Theology
- Discipline: Theology
- Language: English

Publication details
- History: 1920-present
- Publisher: The Society for the Promotion of Christian Knowledge in association with SAGE Publications
- Frequency: Bimonthly

Standard abbreviations
- ISO 4: Theology

Indexing
- ISSN: 0040-571X (print) 2044-2696 (web)
- OCLC no.: 1767420

Links
- Journal homepage; Online content 1920 (Vol. 1) - present; Journal page at society site;

= Theology (journal) =

Theology is a peer-reviewed academic journal published by the Society for the Promotion of Christian Knowledge. Since 2010, SAGE Publications have managed the online publication and distribution of the journal. It covers current work in fields related to contemporary Christian thought and practice, including historical, systematic, and pastoral theology, as well as biblical studies, history, philosophy, and ethics.
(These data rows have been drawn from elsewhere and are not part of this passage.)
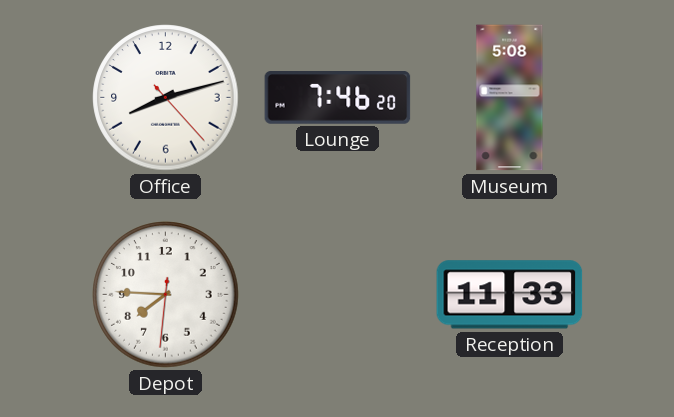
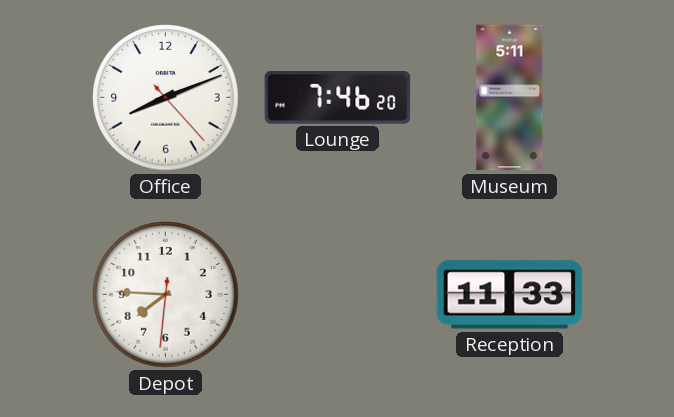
Office: 8:12 -> 8:11
Museum: 5:08 -> 5:11
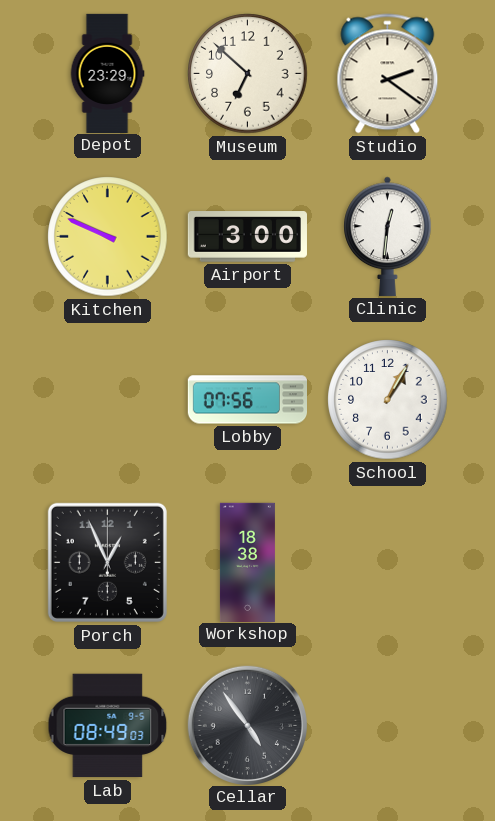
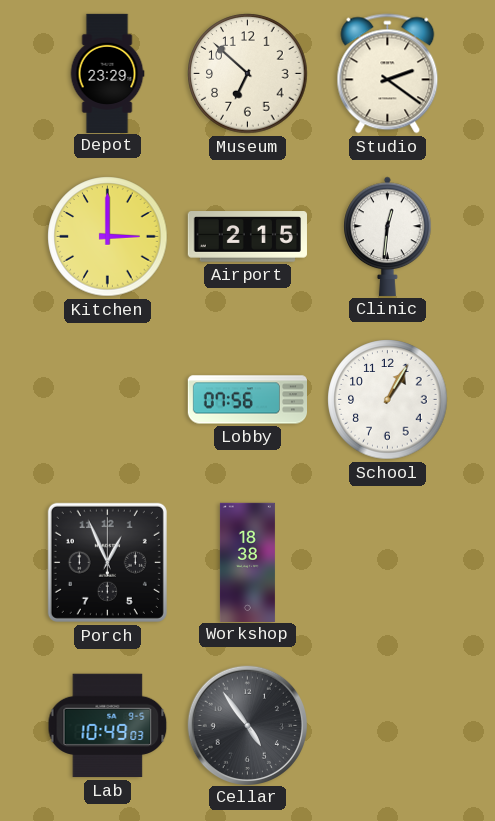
Kitchen: 9:49 -> 3:00
Airport: 3:00 -> 2:15
Lab: 08:49 -> 10:49
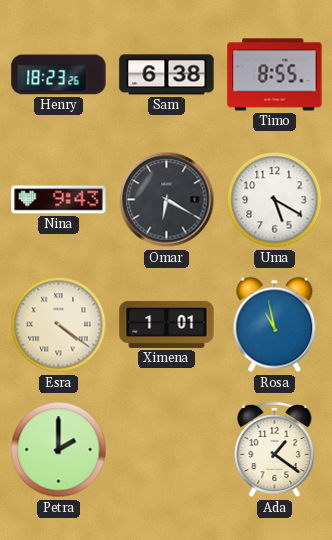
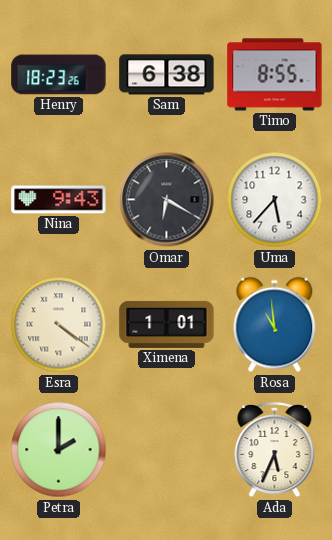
Uma: 5:20 -> 5:37
Rosa: 10:58 -> 10:59
Ada: 1:21 -> 5:34
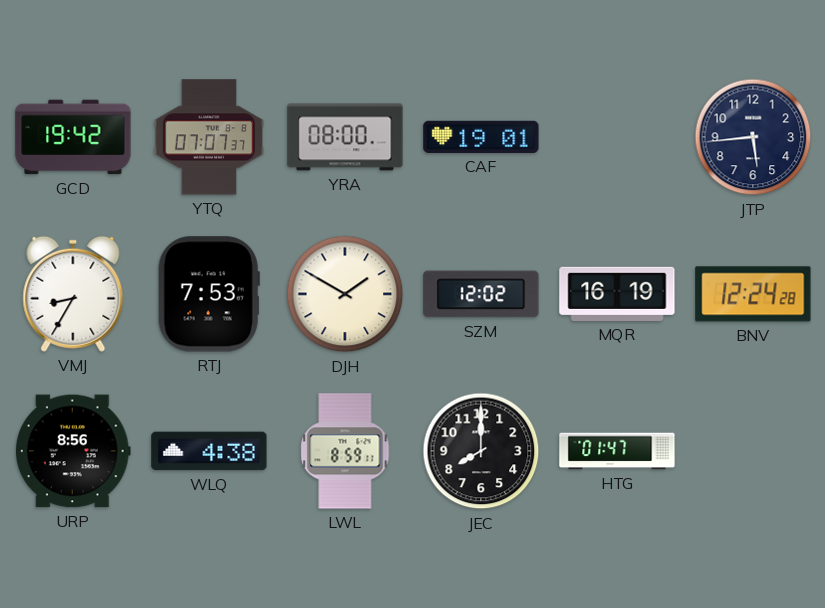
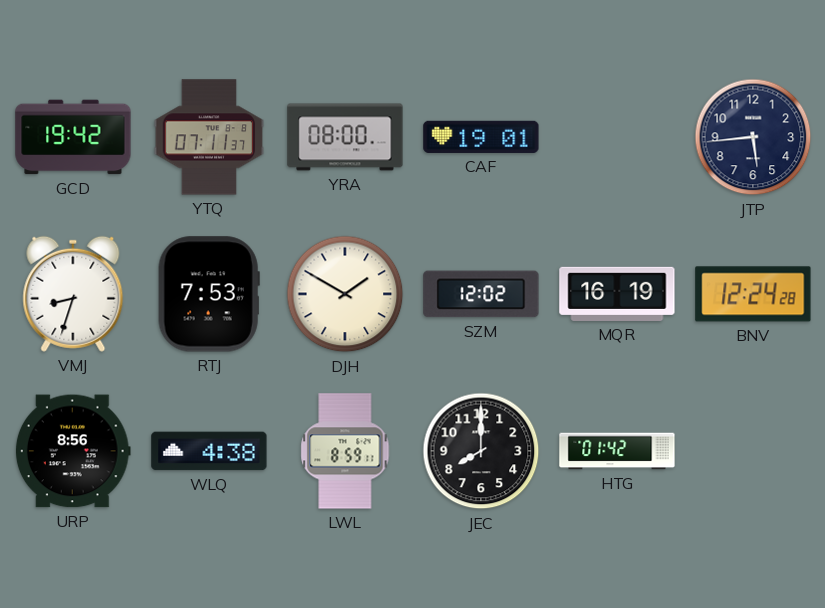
YTQ: 07:07 -> 07:11
VMJ: 8:35 -> 8:33
HTG: 01:47 -> 01:42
The journal was edited by E. G. Selwyn from July 1920 through December 1933; by Spencer Carpenter from January 1934 through December 1938, by Alec R. Vidler from January 1939 through December 1964, and by Gordon R. Dunstan from January 1965 through December 1975. In January 1976, as the journal changed over from monthly to bimonthly publication, the editorship was taken over by John Drury, David Jenkins and James Mark. Ann Loades was editor from 1991 to 1997. The current editor-in-chief is Stephen J. Plant.

Volume numbers cover half-years from vol. 1 (July–December 1920) to vol. 45 (July–December 1942); from vol. 46 (January–December 1943) each volume covers one calendar year.

== Abstracting and indexing ==
Theology is abstracted and indexed in ProQuest and Religious & Theological Abstracts.